* [Task to carry out]: Nothing outside the range is wanted. Repeat exactly the lines below from the one with "Ihr elektrisches System" through the one with "schwerere Messdrähte erforderlich.".

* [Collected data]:
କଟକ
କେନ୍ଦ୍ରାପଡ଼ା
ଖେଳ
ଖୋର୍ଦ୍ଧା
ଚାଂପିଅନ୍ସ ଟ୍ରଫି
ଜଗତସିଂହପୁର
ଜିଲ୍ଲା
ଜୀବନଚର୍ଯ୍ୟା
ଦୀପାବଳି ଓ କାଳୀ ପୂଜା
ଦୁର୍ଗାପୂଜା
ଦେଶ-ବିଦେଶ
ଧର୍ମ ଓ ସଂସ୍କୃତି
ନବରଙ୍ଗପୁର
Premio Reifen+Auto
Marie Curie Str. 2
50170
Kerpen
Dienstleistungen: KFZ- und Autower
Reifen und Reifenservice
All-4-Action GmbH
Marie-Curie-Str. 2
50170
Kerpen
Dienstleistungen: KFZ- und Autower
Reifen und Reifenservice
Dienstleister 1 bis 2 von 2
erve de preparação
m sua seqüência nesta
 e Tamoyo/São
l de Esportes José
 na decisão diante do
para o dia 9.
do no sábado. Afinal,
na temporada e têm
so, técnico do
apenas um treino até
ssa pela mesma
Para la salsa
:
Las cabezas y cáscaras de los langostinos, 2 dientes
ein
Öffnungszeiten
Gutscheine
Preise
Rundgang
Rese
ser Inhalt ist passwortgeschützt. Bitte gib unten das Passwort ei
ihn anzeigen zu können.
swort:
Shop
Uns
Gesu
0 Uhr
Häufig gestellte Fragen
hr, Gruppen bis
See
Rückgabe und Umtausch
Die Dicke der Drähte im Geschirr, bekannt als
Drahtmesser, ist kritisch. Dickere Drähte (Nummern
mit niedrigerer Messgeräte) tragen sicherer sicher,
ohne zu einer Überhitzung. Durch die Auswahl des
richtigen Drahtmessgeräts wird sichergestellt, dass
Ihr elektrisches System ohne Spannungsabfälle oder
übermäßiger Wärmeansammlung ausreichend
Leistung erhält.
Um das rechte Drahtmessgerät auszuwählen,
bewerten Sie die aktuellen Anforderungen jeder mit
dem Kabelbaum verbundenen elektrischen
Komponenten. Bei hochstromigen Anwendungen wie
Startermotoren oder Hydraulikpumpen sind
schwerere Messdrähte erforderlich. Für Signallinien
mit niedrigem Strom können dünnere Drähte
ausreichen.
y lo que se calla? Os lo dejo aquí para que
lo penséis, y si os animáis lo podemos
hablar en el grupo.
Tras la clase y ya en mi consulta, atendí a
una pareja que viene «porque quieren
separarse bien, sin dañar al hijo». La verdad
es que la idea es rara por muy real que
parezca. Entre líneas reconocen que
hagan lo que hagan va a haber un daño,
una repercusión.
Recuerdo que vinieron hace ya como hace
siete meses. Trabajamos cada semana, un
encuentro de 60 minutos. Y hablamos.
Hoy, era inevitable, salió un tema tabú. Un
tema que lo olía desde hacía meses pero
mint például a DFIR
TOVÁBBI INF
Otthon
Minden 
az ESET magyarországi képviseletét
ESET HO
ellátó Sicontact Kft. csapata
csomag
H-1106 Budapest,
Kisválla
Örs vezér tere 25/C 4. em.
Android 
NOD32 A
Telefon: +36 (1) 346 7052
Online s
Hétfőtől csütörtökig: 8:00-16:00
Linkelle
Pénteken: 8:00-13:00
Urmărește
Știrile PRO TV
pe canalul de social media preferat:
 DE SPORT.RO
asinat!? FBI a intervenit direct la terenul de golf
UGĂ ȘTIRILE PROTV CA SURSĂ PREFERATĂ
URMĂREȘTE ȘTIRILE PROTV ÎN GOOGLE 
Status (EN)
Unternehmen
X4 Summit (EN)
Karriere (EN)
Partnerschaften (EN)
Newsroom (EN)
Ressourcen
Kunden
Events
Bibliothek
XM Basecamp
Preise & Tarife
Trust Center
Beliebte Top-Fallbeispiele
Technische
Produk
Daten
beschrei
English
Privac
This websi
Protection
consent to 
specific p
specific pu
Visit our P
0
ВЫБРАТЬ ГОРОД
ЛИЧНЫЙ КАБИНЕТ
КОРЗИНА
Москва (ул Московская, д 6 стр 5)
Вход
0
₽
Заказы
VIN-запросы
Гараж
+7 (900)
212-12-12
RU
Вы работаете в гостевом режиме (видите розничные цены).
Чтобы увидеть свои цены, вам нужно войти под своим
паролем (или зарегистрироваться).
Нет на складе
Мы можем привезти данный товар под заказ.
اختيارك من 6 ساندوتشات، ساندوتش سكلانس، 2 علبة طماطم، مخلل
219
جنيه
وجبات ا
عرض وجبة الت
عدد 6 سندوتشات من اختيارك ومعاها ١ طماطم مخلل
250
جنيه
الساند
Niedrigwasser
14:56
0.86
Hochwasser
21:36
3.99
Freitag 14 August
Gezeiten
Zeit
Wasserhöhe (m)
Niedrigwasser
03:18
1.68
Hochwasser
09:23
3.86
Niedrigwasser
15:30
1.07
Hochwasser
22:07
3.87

* [Result of the task]:
Ihr elektrisches System ohne Spannungsabfälle oder
übermäßiger Wärmeansammlung ausreichend
Leistung erhält.
Um das rechte Drahtmessgerät auszuwählen,
bewerten Sie die aktuellen Anforderungen jeder mit
dem Kabelbaum verbundenen elektrischen
Komponenten. Bei hochstromigen Anwendungen wie
Startermotoren oder Hydraulikpumpen sind
schwerere Messdrähte erforderlich. Für Signallinien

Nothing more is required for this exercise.